▶ Supplied data:
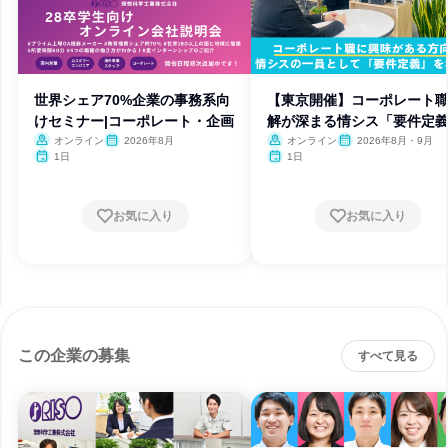
世界シェア70%企業の事務系向
【東京開催】コーポレート
けセミナー|コーポレート・企画
解が深まる情シス「要件定
体験
オンライン
2026年8月
オンライン
2026年8月・9月
1日
1日
お気に入り
お気に入り
この企業の募集
すべて見る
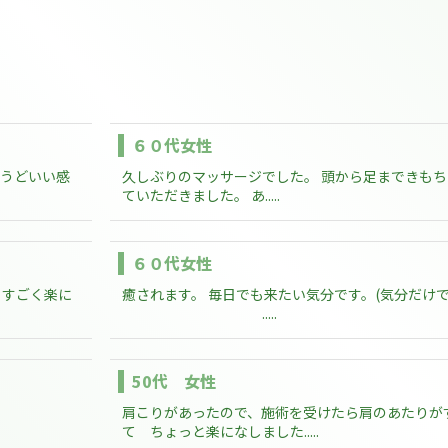
６０代女性
ょうどいい感
久しぶりのマッサージでした。 頭から足まできも
ていただきました。 あ.....
６０代女性
 すごく楽に
癒されます。 毎日でも来たい気分です。(気分だけで
.....
50代 女性
肩こりがあったので、施術を受けたら肩のあたりが
て ちょっと楽になしました.....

▶ Description of the task: Once the line containing "解が深まる情シス「要件定" is found, write out exactly that line and each line after it through the end of the entries, omitting pictures.

▶ Reply:
解が深まる情シス「要件定
体験
オンライン
2026年8月
オンライン
2026年8月・9月
1日
1日
お気に入り
お気に入り
この企業の募集
すべて見る
６０代女性
ょうどいい感
久しぶりのマッサージでした。 頭から足まできも
ていただきました。 あ.....
６０代女性
 すごく楽に
癒されます。 毎日でも来たい気分です。(気分だけで
.....
50代 女性
肩こりがあったので、施術を受けたら肩のあたりが
て ちょっと楽になしました.....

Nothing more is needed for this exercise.